Autor: alexmac  Dodano: 18-03-2017
Klopton - @alexmac
Z pewnością jest w tym dużo racji, dlatego też w moich wypowiedziach można zauważyć nawoływanie do tego, aby przestać wybielać nasze ostatnie tyś. lat bo to były lata zachodu i odstawaliśmy we wszystkim, tego nie ma jak przekłamać.
Inny obraz zdarzeń rysuje się jednak jeśli przeanalizujemy pojęcie Zachodu dokładniej. Okaże się, że tam także istniała stara pogańska kultura matriarchalna, np Celtowie i Galowie, Germanie itd. Wszyscy ulegli wpływom obcych, czyli metafizyki semickiej i chamickiej (to stara zapomniana terminologia biblijna ale bardzo trafna), czyli tendencjom do zmysłu inżynierii i handlu oraz imperializmu. Zachód został podbity i wybity i jego sukces zawdzięcza nie sobie, jest to przekłamany sukces, czego dobrym przykładem są Niemcy, tam nawet Nazizm był wojną Żydów zachodnich i wschodnich, Hitler to pionek, podobnie UK i Anglosasi.
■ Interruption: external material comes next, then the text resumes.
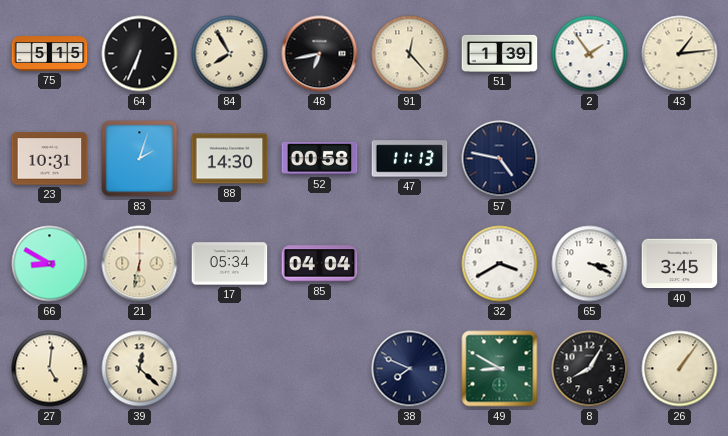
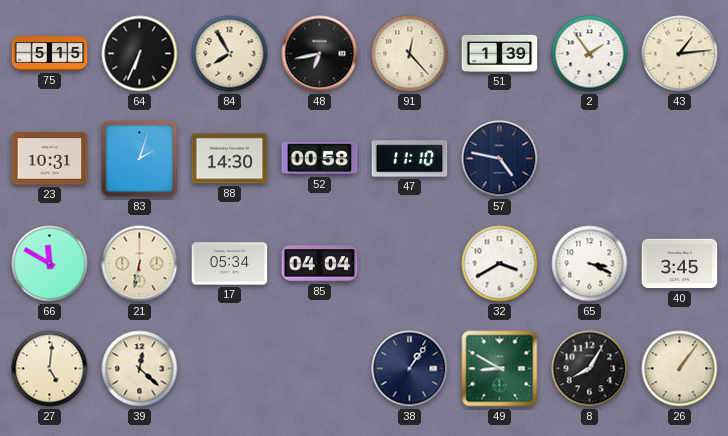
47: 11:13 -> 11:10
66: 8:50 -> 11:50
38: 7:49 -> 1:06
My Słowianie mentalnie najdłużej zachowaliśmy w mentalności i genach pozostałość po pogańskich przodkach. Celtowie mogli zostawić więcej zapisów historycznych ale we krwi dzisiejszego Brytyjczyka płynie już tylko kokaina i funty, u Polaków można się jeszcze doszukać Słowianina więc jest to lepszy budulec do odbudowy zapomnianego świata.

Najważniejsza historia to wojny o czystość i inżynierie genetyczną, toczone od tysiącleci.
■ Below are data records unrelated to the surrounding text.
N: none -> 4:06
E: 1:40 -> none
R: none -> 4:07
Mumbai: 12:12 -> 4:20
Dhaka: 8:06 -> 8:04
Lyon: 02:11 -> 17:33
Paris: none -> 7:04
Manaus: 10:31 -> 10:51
Autor: Klopton  Dodano: 18-03-2017
Klopton
Właściwie można śmiało zaryzykować stwierdzenie, że Niemcy, może bardziej ci z Księstwa Burgundii, zachodni, europosrodkowi (gdzie do dziś występują najczęściej tendencje pro-liberalne i oświeceniowe) niż z Prus, zawsze byli taką dziurą w powłoce, przynajmniej od czasów upadku świata antycznego. Przypisuje się tym ludom dobicie Rzymu, potem Lutra i Reformacje a następnie II Wojnę Św, a dziś psucie/jednoczenie Europy.
Tam się coś zakorzeniło, coś co w oryginale nie pasuje do natury tych ziemi ludzi i to z pewnością. Co to jest? To już zadanie dla antropologów i znawców religii i kultury.
Autor: Klopton  Dodano: 18-03-2017
Klopton - Klub Rzymski
Co do Klubu Rzymskiego to nie jest to sensowny program i nie ma nic wspólnego z Matką Ziemią. Zachód to tylko handel i imperializm, to od zawsze powodowało różnie nieszczęścia i teraz zachód wymyśla sobie rekompensaty dla nieczystego sumienia pod postacią różnej emancypacji, walki o prawa, równość i multi-kulti itd. Zachód zna tylko niepohamowaną żądze wyzysku i ekspansji, taki też stworzył kapitalizm i tą chorobą zaraził cały świat w epokach kolonializmu. Teraz zachód myśli, że jest to naturalna tendencja wszystkich kultur (wyzysk i niszczenie) to tworzy utopijne programy powstrzymywania postępu itd, bo myśli, że wszyscy są tak samo zgnili moralnie.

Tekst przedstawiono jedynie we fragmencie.